Lately I have been doing a whole lot of exploration in the area of lexicons, and I'm sharing a bit of what I've developed -- Lexicon Helpers -- in the hopes of generating discussion of lexicons in library work. The results of the explorations are temporarily availabled at the following URL:
https://distantreader.org/tmp/lexicon-helpers.zip
From the readme file:
This folder/directory contains a set of Bash shell and Python
scripts used to create and enhance lexicons -- lists of
desireable words rooted in Distant Reader study carrels. As such,
these lexicons are kinda, sorta the complements to or the
inverses of stop words. They are intended to model desirable
ideas and concepts, and they are intended to be used to query,
filter, and describe sentences and documents in narrative
corpora. The scripts exploit the Distant Reader Toolbox [1], but
the concepts behind the Helpers are appropos to any corpus and
the investigation of it.
Many of the scripts in the bin dirctory are used to create
lexicons. They are listed below in an order of least complexity
to greatest complexity. Remember, in order for these scripts to
work, one needs to install the Distant Reader Toolbox and have at
least one study carrel in their local library:
* initialize-with-unigrams.sh - given the name of a study carrel
and an integer (N), output a list of the N most frequent words,
sans stop words
* initialize-with-keywords.sh - given the name of a study carrel
and an integer (N), output a list of the N most frequent
keywords, sans stop words
* initialize-with-nouns.sh - given the name of a study carrel and
an integer (N), output a list of the N most frequent nouns
* initialize-with-file.sh - given the name of a study carrel and
the name of a file, copy the given file to the carrel's lexicon;
useful when one has specific ideas to explore and those ideas are
not explicitly hightlighed as unigrams, nouns, or keywords;
example files can be found in the etc directory
* initialize-with-all.sh - given the name of a study carrel and
an integer (N), output a list of the N most frequent unigrams,
nouns, keywords, the keywords' semantically related words
Some of the scripts in the bin directory are used to modify and
enhance existing lexicons:
* lexicon2variants.py - given the name of a study carrel, output
all variations of the given lexicon words found in the carrel;
for example, if a lexicon word is "library", then the output
ought to include "libraries", "libraians", "librarianship", etc.
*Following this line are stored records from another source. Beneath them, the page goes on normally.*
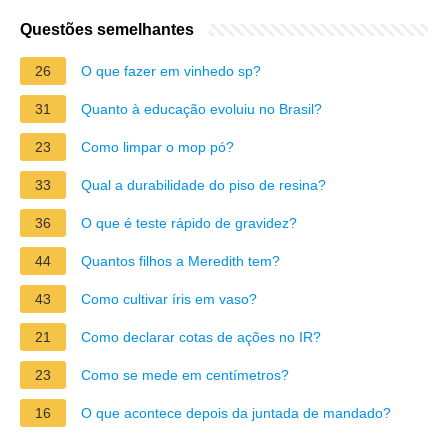
Questões semelhantes
26
O que fazer em vinhedo sp?
31
Quanto à educação evoluiu no Brasil?
23
Como limpar o mop pó?
33
Qual a durabilidade do piso de resina?
36
O que é teste rápido de gravidez?
44
Quantos filhos a Meredith tem?
43
Como cultivar íris em vaso?
21
Como declarar cotas de ações no IR?
23
Como se mede em centímetros?
16
O que acontece depois da juntada de mandado?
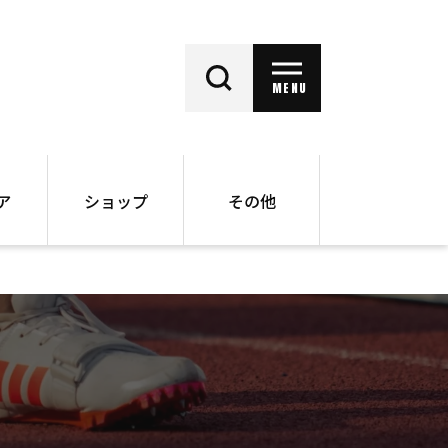
MENU
ア
ショップ
その他
動画
オンラインショップ
ー
バックナンバー
書籍
その他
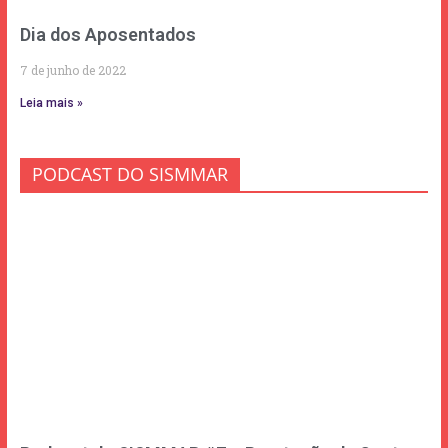
Dia dos Aposentados
7 de junho de 2022
Leia mais »
PODCAST DO SISMMAR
* lexicon2variants.sh - a front-end to lexicon2variants.py
* lexicon2related.py - given the name of a study carrel, output
lexicon words and their semantically similar words; rooted in the
concept of word embedding, this script identifies words often
used in the "same breath" as the given word; for example, if the
given word is "love", then a semantically related word might be
"relationship"
* lexicon2related.sh - a front-end to lexicon2related.py
* lexicon2synonyms.py - given the name of a study carrel, use
WordNet to identify and output synonyms of lexicon words; this
script will most likely output words not necessarily found in a
study carrel
The balance of the scripts in the bin directory output network
graph files used to evaluate and visualize characteristics of a
lexicon. These scripts are both cool and kewl; these scripts can
be used to illustrate features, shapes, and relationships between
items in a lexicon. After you run these scripts and import them
into something like Gephi [2], you will be able to describe your
lexicon in nuanced ways. For example, you will be able to
identify both strengths and weaknesses of a lexicon:
* lexicon2vectors.py - given the name of a study carrel and an
integer (N), output an edges file with three columns: 1) source,
2) target, and 3) weight; the value of source is a lexicon word,
target is a semantically related word, and weight is the semantic
distance between source and target
* lexicon2hypernyms2gml.py - given a study carrel, output a graph
markup language file hightlighting nouns in the lexicon and their
hypernyms ("broader terms"); uses WordNet to do the good work,
and for example, using this script brings to light concepts such
as "mythical characters" when lexicon words include "ulysses",
"achilles", and "hector"
[1] Distant Reader Toolbox - https://reader-toolbox.readthedocs.io
[2] Gephi - https://gephi.org
Why should you care? Because the process of coming up sets of words connoting and alluding to concepts is difficult. If I were to ask you to list twelve colors, I assert the process would be a bit challenging. On the other hand, if I were to give you a list of words and then ask you to identify the colors, then the process would be easy. The Helpers address this problem. One is expected to automatically generate a lexicon, and then curate it. Moreover, once a lexicon is manifested as a file, it an almost trivial to use the lexicon as input to queries, thus eliminating a whole lot of typing. Again, ease of use.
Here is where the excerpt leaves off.